El tipo comenzó a caminar hacía la salida mientras Firo secaba el sudor de su frente y lo seguía.

La vida de Firo cambió cuando Sonia, la única mujer que había amado toda su vida, le confirmo sus sospechas, ella venía engañándolo con su jefe ya 2 años, y como si eso no fuera suficiente, estaba embarazada de ese hombre. Aunque Firo trato de negarlo, ella fue contundente al decir que se iría con el padre de su hijo, según las palabras de Sonia, no podía seguir con un ser tan rastrero como Firo.

Firo, empecinado en limpiar su honor, consiguió por internet, en una página nada fiable, el número de una persona encargada de "deshacerse de cargas ajenas".

Firo no supo nada del hombre que contestó al número que marcó, solo hasta que se enteró del suicidio de Sonia, supuestamente al enterarse de la pérdida de su hijo.
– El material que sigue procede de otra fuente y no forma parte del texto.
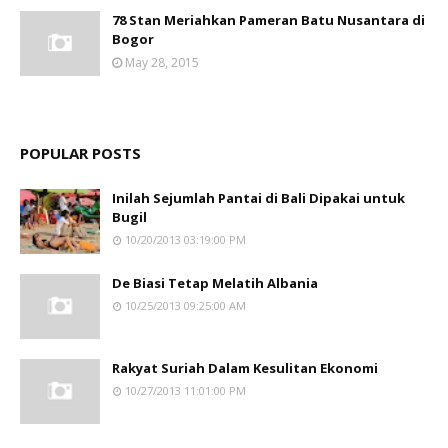
78 Stan Meriahkan Pameran Batu Nusantara di
Bogor
May 28, 2015
POPULAR POSTS
Inilah Sejumlah Pantai di Bali Dipakai untuk
Bugil
10/20/2013 03:19:00 PM
De Biasi Tetap Melatih Albania
10/25/2013 09:25:00 AM
Rakyat Suriah Dalam Kesulitan Ekonomi
10/27/2013 11:01:00 PM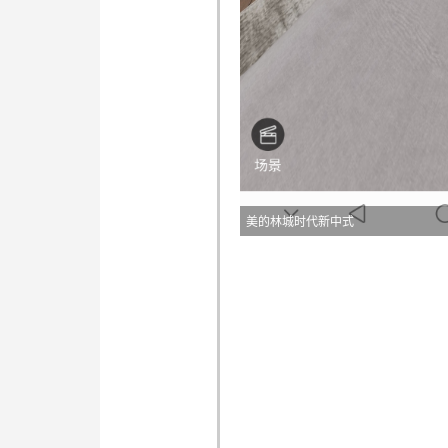
美的林城时代新中式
Al menos nada hasta ahora.

La parte trasera del bar era un sitio bastante oscuro, se podía escuchar sin necesidad de hacer silencio a las ratas morder las bolsas de basura que se acumulaban ahí.

El hombre y Firo decidieron que ese sería un buen lugar para charlar.

"Muy bien Firo!... espero que podamos seguir negocios!" le dijo el hombre al recibir el sobre de parte de Firo.

"No me hable con tanta naturalidad señor... y no volveremos a hacer negocios"

"Jajaja así que el señor viuda negra no quiere que lo tuteen" sonreía el hombre mientras empezaba a contar el dinero del sobre.

"¡No me hables así!... ¡viuda negra que estupidez! ¡fue usted el que la mató!" Firo se alteró en ese instante, algo extraño en él.

"¡Hey! ¡hey! ¡hey! ¡A mí no me hables así maldita rata!" El tipo tomó por el cuello sin dudarlo y y lo alzó con fuerza contra la pared más cercana.

"Quien mierda te has creído, yo solo soy un puto puñal... tu eres el sinvergüenza que lo usa"

"Eso no.... eso tiene lógica" tartamudeaba el adolorido Firo

"¡Claro que tiene lógica imbécil!... ¡quiero escucharte decirlo!... ¡dilo!... ¡di que tú la mataste!"

"N-n-no yo no.."

" ¡Que lo digas maldita sea!" El tipo se aseguró de volver a golpear a Firo contra la puerta mientras le gritaba.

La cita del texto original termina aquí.